Rmux is a Rust terminal multiplexer with a typed async SDK that treats pane output the way Playwright treats the DOM: structured, queryable, and awaitable. For teams running Claude Code, Codex, or aider over persistent SSH sessions, it targets something tmux 3.6a has never provided, a first-class automation surface above the byte-stream level. The repo first appeared May 15, 2026; as of v0.7.0 (June 25, 2026) it has shipped seven minor releases and official SDKs in three languages [Updated June 2026].
The Automation Gap tmux Never Filled
tmux’s automation story is send-keys and capture-pane. You write text into a session, read back raw bytes, and sleep until you think the command has finished. Agents running on top of this pattern spend a lot of time grep-and-retrying against unstructured output. It works until a prompt changes format, a command takes longer than expected, or a pane scrolls past the capture buffer. Teams have been patching these cases with brittle shell wrappers for two years.
Rmux, created May 15 by GitHub user shideneyu under the Helvesec org, frames this as the problem worth solving. v0.3.0 shipped May 23, eight days after the repo appeared, two days after its Show HN debut, dual-licensed MIT/Apache-2.0, with 90 tmux-compatible CLI commands implemented. The cadence has not slowed: v0.4.x added browser-based session sharing, v0.5.0 stabilized the window-creation APIs, and v0.6.0 (June 17) shipped the first official non-Rust SDK [Updated June 2026].
The SDK: Playwright Primitives for Terminal Sessions
The rmux-sdk crate is where the interesting engineering lives.

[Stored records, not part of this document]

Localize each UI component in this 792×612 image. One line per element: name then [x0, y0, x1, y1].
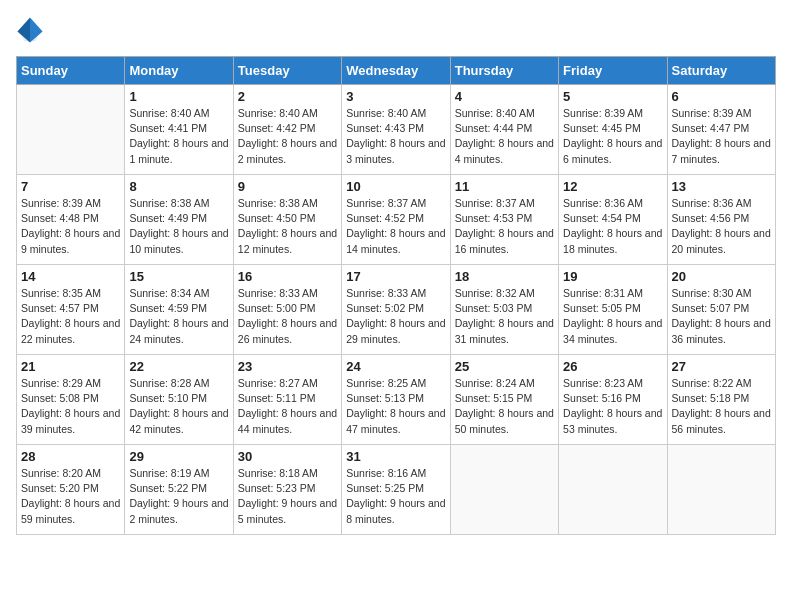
day-number: 1: [129, 89, 228, 104]
day-number: 30: [238, 449, 337, 464]
cell-content: Sunrise: 8:28 AM Sunset: 5:10 PM Dayligh…: [129, 376, 228, 437]
day-number: 7: [21, 179, 120, 194]
cell-content: Sunrise: 8:29 AM Sunset: 5:08 PM Dayligh…: [21, 376, 120, 437]
calendar-cell: 22Sunrise: 8:28 AM Sunset: 5:10 PM Dayli…: [125, 355, 233, 445]
week-row-0: 1Sunrise: 8:40 AM Sunset: 4:41 PM Daylig…: [17, 85, 776, 175]
calendar-cell: 30Sunrise: 8:18 AM Sunset: 5:23 PM Dayli…: [233, 445, 341, 535]
calendar-cell: 25Sunrise: 8:24 AM Sunset: 5:15 PM Dayli…: [450, 355, 558, 445]
cell-content: Sunrise: 8:40 AM Sunset: 4:44 PM Dayligh…: [455, 106, 554, 167]
calendar-cell: 2Sunrise: 8:40 AM Sunset: 4:42 PM Daylig…: [233, 85, 341, 175]
calendar-cell: 8Sunrise: 8:38 AM Sunset: 4:49 PM Daylig…: [125, 175, 233, 265]
week-row-3: 21Sunrise: 8:29 AM Sunset: 5:08 PM Dayli…: [17, 355, 776, 445]
cell-content: Sunrise: 8:30 AM Sunset: 5:07 PM Dayligh…: [672, 286, 771, 347]
cell-content: Sunrise: 8:27 AM Sunset: 5:11 PM Dayligh…: [238, 376, 337, 437]
cell-content: Sunrise: 8:37 AM Sunset: 4:52 PM Dayligh…: [346, 196, 445, 257]
calendar-cell: 28Sunrise: 8:20 AM Sunset: 5:20 PM Dayli…: [17, 445, 125, 535]
calendar-cell: 1Sunrise: 8:40 AM Sunset: 4:41 PM Daylig…: [125, 85, 233, 175]
calendar-cell: 17Sunrise: 8:33 AM Sunset: 5:02 PM Dayli…: [342, 265, 450, 355]
cell-content: Sunrise: 8:18 AM Sunset: 5:23 PM Dayligh…: [238, 466, 337, 527]
calendar-cell: 13Sunrise: 8:36 AM Sunset: 4:56 PM Dayli…: [667, 175, 775, 265]
day-number: 23: [238, 359, 337, 374]
day-number: 13: [672, 179, 771, 194]
calendar-cell: 10Sunrise: 8:37 AM Sunset: 4:52 PM Dayli…: [342, 175, 450, 265]
cell-content: Sunrise: 8:25 AM Sunset: 5:13 PM Dayligh…: [346, 376, 445, 437]
cell-content: Sunrise: 8:40 AM Sunset: 4:41 PM Dayligh…: [129, 106, 228, 167]
cell-content: Sunrise: 8:37 AM Sunset: 4:53 PM Dayligh…: [455, 196, 554, 257]
calendar-cell: 12Sunrise: 8:36 AM Sunset: 4:54 PM Dayli…: [559, 175, 667, 265]
cell-content: Sunrise: 8:23 AM Sunset: 5:16 PM Dayligh…: [563, 376, 662, 437]
cell-content: Sunrise: 8:36 AM Sunset: 4:56 PM Dayligh…: [672, 196, 771, 257]
day-number: 27: [672, 359, 771, 374]
day-number: 26: [563, 359, 662, 374]
day-header-wednesday: Wednesday: [342, 57, 450, 85]
cell-content: Sunrise: 8:22 AM Sunset: 5:18 PM Dayligh…: [672, 376, 771, 437]
cell-content: Sunrise: 8:36 AM Sunset: 4:54 PM Dayligh…: [563, 196, 662, 257]
day-number: 3: [346, 89, 445, 104]
day-number: 20: [672, 269, 771, 284]
cell-content: Sunrise: 8:40 AM Sunset: 4:42 PM Dayligh…: [238, 106, 337, 167]
calendar-cell: 24Sunrise: 8:25 AM Sunset: 5:13 PM Dayli…: [342, 355, 450, 445]
calendar-cell: [17, 85, 125, 175]
day-number: 8: [129, 179, 228, 194]
calendar-cell: 7Sunrise: 8:39 AM Sunset: 4:48 PM Daylig…: [17, 175, 125, 265]
calendar-cell: 26Sunrise: 8:23 AM Sunset: 5:16 PM Dayli…: [559, 355, 667, 445]
day-number: 2: [238, 89, 337, 104]
day-header-monday: Monday: [125, 57, 233, 85]
cell-content: Sunrise: 8:20 AM Sunset: 5:20 PM Dayligh…: [21, 466, 120, 527]
day-number: 12: [563, 179, 662, 194]
cell-content: Sunrise: 8:24 AM Sunset: 5:15 PM Dayligh…: [455, 376, 554, 437]
calendar-cell: 15Sunrise: 8:34 AM Sunset: 4:59 PM Dayli…: [125, 265, 233, 355]
week-row-4: 28Sunrise: 8:20 AM Sunset: 5:20 PM Dayli…: [17, 445, 776, 535]
day-number: 5: [563, 89, 662, 104]
day-header-sunday: Sunday: [17, 57, 125, 85]
calendar-header-row: SundayMondayTuesdayWednesdayThursdayFrid…: [17, 57, 776, 85]
day-number: 31: [346, 449, 445, 464]
cell-content: Sunrise: 8:38 AM Sunset: 4:50 PM Dayligh…: [238, 196, 337, 257]
cell-content: Sunrise: 8:38 AM Sunset: 4:49 PM Dayligh…: [129, 196, 228, 257]
day-header-friday: Friday: [559, 57, 667, 85]
day-number: 14: [21, 269, 120, 284]
day-number: 22: [129, 359, 228, 374]
cell-content: Sunrise: 8:34 AM Sunset: 4:59 PM Dayligh…: [129, 286, 228, 347]
day-header-tuesday: Tuesday: [233, 57, 341, 85]
calendar-cell: [559, 445, 667, 535]
calendar-cell: 21Sunrise: 8:29 AM Sunset: 5:08 PM Dayli…: [17, 355, 125, 445]
day-number: 16: [238, 269, 337, 284]
cell-content: Sunrise: 8:40 AM Sunset: 4:43 PM Dayligh…: [346, 106, 445, 167]
calendar-cell: 31Sunrise: 8:16 AM Sunset: 5:25 PM Dayli…: [342, 445, 450, 535]
calendar-cell: 19Sunrise: 8:31 AM Sunset: 5:05 PM Dayli…: [559, 265, 667, 355]
calendar-cell: 9Sunrise: 8:38 AM Sunset: 4:50 PM Daylig…: [233, 175, 341, 265]
day-number: 15: [129, 269, 228, 284]
cell-content: Sunrise: 8:39 AM Sunset: 4:47 PM Dayligh…: [672, 106, 771, 167]
day-number: 10: [346, 179, 445, 194]
cell-content: Sunrise: 8:35 AM Sunset: 4:57 PM Dayligh…: [21, 286, 120, 347]
logo-icon: [16, 16, 44, 44]
calendar-cell: 11Sunrise: 8:37 AM Sunset: 4:53 PM Dayli…: [450, 175, 558, 265]
cell-content: Sunrise: 8:16 AM Sunset: 5:25 PM Dayligh…: [346, 466, 445, 527]
day-number: 4: [455, 89, 554, 104]
calendar-cell: 5Sunrise: 8:39 AM Sunset: 4:45 PM Daylig…: [559, 85, 667, 175]
calendar-cell: 3Sunrise: 8:40 AM Sunset: 4:43 PM Daylig…: [342, 85, 450, 175]
calendar: SundayMondayTuesdayWednesdayThursdayFrid…: [16, 56, 776, 535]
day-number: 24: [346, 359, 445, 374]
calendar-cell: 23Sunrise: 8:27 AM Sunset: 5:11 PM Dayli…: [233, 355, 341, 445]
day-number: 18: [455, 269, 554, 284]
week-row-1: 7Sunrise: 8:39 AM Sunset: 4:48 PM Daylig…: [17, 175, 776, 265]
cell-content: Sunrise: 8:33 AM Sunset: 5:02 PM Dayligh…: [346, 286, 445, 347]
calendar-cell: 18Sunrise: 8:32 AM Sunset: 5:03 PM Dayli…: [450, 265, 558, 355]
day-header-saturday: Saturday: [667, 57, 775, 85]
day-number: 11: [455, 179, 554, 194]
calendar-cell: 4Sunrise: 8:40 AM Sunset: 4:44 PM Daylig…: [450, 85, 558, 175]
calendar-cell: 29Sunrise: 8:19 AM Sunset: 5:22 PM Dayli…: [125, 445, 233, 535]
day-number: 9: [238, 179, 337, 194]
cell-content: Sunrise: 8:39 AM Sunset: 4:48 PM Dayligh…: [21, 196, 120, 257]
calendar-cell: [667, 445, 775, 535]
calendar-cell: 20Sunrise: 8:30 AM Sunset: 5:07 PM Dayli…: [667, 265, 775, 355]
day-header-thursday: Thursday: [450, 57, 558, 85]
calendar-cell: [450, 445, 558, 535]
cell-content: Sunrise: 8:31 AM Sunset: 5:05 PM Dayligh…: [563, 286, 662, 347]
day-number: 21: [21, 359, 120, 374]
cell-content: Sunrise: 8:39 AM Sunset: 4:45 PM Dayligh…: [563, 106, 662, 167]
day-number: 19: [563, 269, 662, 284]
header: [16, 16, 776, 44]
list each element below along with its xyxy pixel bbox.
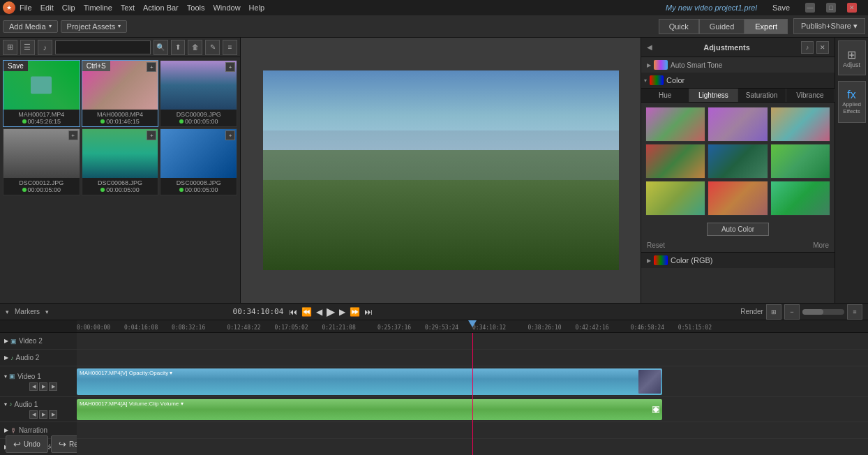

The public API surface has three primitives that don’t exist in tmux:
connect_or_start() is an idempotent session bootstrap. The EnsureSessionPolicy::CreateOrReuse enum variant handles the case where your automation script runs twice, which is the normal case for any coding agent operating in a retry loop.
pane.wait_for_text() is an async locator-style wait. Instead of sleep 5 && tmux capture-pane, you await a condition on pane output. The direct analogue is Playwright’s page.waitForSelector().
PaneSnapshot objects expose the pane’s cell grid with cols, rows, and per-cell data. A downstream consumer can parse specific screen regions without writing a terminal emulator.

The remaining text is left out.